As the Democratic Party's convention opened last night in Denver, El Jefe and I were reminiscing about the "old-time" political conventions we avidly followed in our youth. Those of you of a certain age will remember along with us the days when the (3) national networks went wall-to-wall with 24/7 coverage of every speech and caucus of both parties.
Back in my teens and early twenties, I was an idealistic political junkie. Along with my parents, I watched every minute of television coverage and read the analysis of the pundits in Time, The New Yorker, and the San Antonio Express-News. So did El Jefe. Except he read The National Review and the Borger News-Herald.

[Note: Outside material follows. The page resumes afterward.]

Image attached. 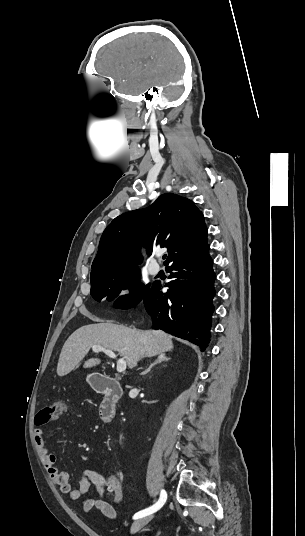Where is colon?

Yes, my children, in those days stuff actually happened at the conventions. The vice presidential nominee wasn't chosen in advance by the presumptive presidential nominee. Sometimes the presumptive nominee was very very presumptive and votes changed at the conventions. My ambition was to be a delegate at a national convention someday and take part in momentous decisions.
But all that changed. Now both conventions are tightly controlled and scripted. Their purpose is not to choose the nominees of the party or adopt the positions in the party platform, but to be infomercials touting the ticket and trying to woo undecided voters.
We're not undecided, so we won't find ourselves watching much convention coverage this year. But I do remember with wistfulness those days when my family gathered around the TV set and felt that we were a part of the great events of the day.